Fear and hatred stemming from prejudice; we should probably agree for that to be intolerable. Just a little confused why we can't seem to do that.

May 10, 2011

Gravity and Grass Stains

I remember this one hill near my home when I was a kid; it was near the high school and we'd often ride our bikes out and play around the grass and playground equipment. Tag and kites, whatever the day required, that field had it. It's almost difficult now to remember being so easily entertained by...well, a park. But, anyway, in the middle of it all was a really big hill that bottomed out into an inverted dome of grass - and one of the things we did was roll the hill. You know that one, right? Just lay down, cross your arms and let gravity spin you into a near-vomitous pillar of laughter. And eventually, one of us would get the idea of taking the hill at a run. Just nose towards the base and run run run. It was great until about half way down, when you just couldn't keep your feet under you any longer, and BAM. Wipeout.

Sometimes I really don't know how any of us survived childhood.

At any rate, that adrenaline was just awesome. It was a drug, honestly, wasn't it? You just don't see people laughing like that when chemicals aren't involved.

But all that aside, the sense of being almost ready to wipe out, where you're churning your legs as little flesh-and-blood pistons of fury, recognizing that, at any moment, you're about this far from face planting. It's pretty exhilarating. Very exciting, and yet empowering. It's also a very close approximation to the sense of omnipotence that is generally only experienced when we're too young to know better. Joy versus risk. When do we discard one for the other? At what point do we allow the possibility of failure to unseat our celebration of life?

Or are the two mutually exclusive? I'm leaning towards not. I think it's the possibility of risk which makes the celebration more satisfying, to be honest. Running down the hill for the first time and laughing right up to the moment where you wipe out is fun, yes. Crazy mad insane fun. But picking yourself up, going back to the top and doing it again? Oh, that's just super-crazy. And even more fun.

Granted, "all things in moderation" (including moderation?), meaning that, yes, we can't hope to live in that realm wherein all the world's cares go screaming past, too blurred to distinguish or bother; but we certainly can opt to visit there from time to time. I think I took a while off from that place, but yet.... starting to feel that again. Only, without so tremendous a risk of grass stains.

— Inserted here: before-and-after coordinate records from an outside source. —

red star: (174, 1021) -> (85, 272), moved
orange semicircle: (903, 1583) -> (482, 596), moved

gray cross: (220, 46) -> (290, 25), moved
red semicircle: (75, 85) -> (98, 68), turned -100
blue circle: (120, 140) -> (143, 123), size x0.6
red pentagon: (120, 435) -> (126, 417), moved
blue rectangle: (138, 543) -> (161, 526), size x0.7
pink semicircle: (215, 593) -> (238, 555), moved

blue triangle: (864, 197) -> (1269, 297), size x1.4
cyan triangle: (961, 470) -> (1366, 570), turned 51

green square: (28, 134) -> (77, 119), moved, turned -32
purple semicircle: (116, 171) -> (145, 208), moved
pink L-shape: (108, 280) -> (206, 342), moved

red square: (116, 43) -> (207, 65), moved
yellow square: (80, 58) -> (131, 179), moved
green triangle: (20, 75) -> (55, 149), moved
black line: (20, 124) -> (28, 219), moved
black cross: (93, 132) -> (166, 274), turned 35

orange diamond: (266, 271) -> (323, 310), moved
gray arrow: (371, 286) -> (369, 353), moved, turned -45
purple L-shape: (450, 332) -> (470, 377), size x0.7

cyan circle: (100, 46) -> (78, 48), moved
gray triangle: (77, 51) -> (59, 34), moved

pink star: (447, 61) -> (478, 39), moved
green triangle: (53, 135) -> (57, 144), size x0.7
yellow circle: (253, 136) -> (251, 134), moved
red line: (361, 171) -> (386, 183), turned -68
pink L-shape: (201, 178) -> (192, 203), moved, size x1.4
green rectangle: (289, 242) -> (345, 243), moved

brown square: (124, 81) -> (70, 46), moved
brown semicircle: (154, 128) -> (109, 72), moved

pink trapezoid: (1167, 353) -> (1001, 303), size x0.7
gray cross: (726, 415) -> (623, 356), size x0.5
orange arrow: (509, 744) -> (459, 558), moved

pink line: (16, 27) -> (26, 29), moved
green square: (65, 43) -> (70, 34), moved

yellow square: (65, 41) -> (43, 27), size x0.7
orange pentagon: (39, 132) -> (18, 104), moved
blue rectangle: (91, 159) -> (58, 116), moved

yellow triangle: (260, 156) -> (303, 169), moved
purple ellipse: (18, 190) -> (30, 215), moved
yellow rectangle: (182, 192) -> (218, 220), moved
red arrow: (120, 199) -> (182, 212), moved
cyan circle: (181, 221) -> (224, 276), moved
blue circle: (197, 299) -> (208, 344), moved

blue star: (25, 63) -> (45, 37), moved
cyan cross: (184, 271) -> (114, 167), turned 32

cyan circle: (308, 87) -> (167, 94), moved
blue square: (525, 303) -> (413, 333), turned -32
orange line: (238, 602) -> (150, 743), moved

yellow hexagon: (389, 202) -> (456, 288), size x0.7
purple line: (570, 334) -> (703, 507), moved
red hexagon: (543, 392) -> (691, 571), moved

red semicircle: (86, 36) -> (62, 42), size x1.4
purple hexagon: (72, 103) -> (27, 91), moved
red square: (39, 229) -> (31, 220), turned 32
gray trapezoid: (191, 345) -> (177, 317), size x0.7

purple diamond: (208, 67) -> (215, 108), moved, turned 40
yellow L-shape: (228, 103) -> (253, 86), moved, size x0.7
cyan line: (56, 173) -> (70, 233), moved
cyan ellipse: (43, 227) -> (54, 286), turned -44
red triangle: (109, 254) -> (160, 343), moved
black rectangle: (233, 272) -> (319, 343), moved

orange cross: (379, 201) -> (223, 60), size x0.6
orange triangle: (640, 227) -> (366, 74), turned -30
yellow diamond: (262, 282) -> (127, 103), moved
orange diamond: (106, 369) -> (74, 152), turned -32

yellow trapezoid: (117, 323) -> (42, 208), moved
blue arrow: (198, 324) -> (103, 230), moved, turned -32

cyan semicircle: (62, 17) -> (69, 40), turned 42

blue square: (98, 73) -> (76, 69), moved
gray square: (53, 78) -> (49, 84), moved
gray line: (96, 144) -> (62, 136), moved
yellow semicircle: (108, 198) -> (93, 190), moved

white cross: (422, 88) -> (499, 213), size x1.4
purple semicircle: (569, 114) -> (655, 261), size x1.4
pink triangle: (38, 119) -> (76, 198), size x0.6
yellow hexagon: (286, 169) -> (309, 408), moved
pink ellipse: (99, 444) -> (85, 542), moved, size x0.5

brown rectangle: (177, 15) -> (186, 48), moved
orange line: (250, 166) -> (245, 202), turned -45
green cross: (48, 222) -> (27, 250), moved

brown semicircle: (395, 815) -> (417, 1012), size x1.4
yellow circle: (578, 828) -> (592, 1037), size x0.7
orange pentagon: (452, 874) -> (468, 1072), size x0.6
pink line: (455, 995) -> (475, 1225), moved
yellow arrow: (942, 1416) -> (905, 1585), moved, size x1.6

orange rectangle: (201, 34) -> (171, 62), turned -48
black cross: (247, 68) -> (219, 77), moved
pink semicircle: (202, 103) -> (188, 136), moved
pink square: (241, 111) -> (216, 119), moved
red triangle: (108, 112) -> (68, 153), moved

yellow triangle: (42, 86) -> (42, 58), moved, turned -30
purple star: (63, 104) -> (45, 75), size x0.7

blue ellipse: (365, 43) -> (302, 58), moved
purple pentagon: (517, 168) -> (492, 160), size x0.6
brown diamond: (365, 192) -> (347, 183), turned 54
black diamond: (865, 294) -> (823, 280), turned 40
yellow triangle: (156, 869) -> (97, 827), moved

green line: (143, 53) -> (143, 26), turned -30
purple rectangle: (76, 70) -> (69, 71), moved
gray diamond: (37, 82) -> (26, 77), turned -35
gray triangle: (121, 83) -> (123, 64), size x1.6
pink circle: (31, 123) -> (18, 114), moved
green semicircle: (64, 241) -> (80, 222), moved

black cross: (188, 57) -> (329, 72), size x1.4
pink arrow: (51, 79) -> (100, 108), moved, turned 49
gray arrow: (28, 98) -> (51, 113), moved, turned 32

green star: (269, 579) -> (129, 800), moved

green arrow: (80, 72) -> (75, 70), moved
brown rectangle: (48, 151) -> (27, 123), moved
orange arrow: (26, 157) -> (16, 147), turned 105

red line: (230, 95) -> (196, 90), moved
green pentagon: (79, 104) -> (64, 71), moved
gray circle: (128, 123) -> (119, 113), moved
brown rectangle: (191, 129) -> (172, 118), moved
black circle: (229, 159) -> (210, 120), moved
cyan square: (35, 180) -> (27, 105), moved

Getting ready to launch three more books - book 5, "Into the Blink", as well as two of my autobiographical journals, "The Middle Age (1 and 2): A Geek's Journey from Boy to Man (and back again)". That'll bring my library to a not-so-whopping-and-yet-still-nothing-to-shake-a-stick-at total of Seven. And this will be an even crazier year than last. In addition to working on "The Crook and the Blade" (book 6) - with a target launch date of mid-September 2011, I'm also developing a few more ebook anthologies, as well as some other projects that are still kind of hush-hush (for now).

Me and my daughter are working on some short stories for a children's anthology, which I would like to have completed by this fall, too. I would love to find a good artist to work with for some interior art, but have been toying with the idea of just doing the sketches myself, in a kind of A. A. Milne sort of reductive style.  It'd be fun to break out the pencils and pens and see what I could do after so long. I should think my old college art professors might be a little relieved that I haven't just completely thrown away their lessons.

Working with some other fantastic authors now, too - Jen Ashton, HL and Garth Reasby, just to name drop a few - and the projects I already have lining up for 2012 are just so exciting that it's all I can do not to throw everything else aside and work on them right now.

So here I am, laughing, arms flailing, feet going just as fast as they can, wind rushing past my face and the ever-present threat of a park full of rich sod stretching out its innumerable tendrils to cushion my fall. And yet, I've stopped worrying about the possibility of falling; today, I'm more enchanted by the possibility of flying.

It feels like a good day to enjoy words.

What's your hill? What's that one place for you that gives you that "I AM SPARTACUS" moment?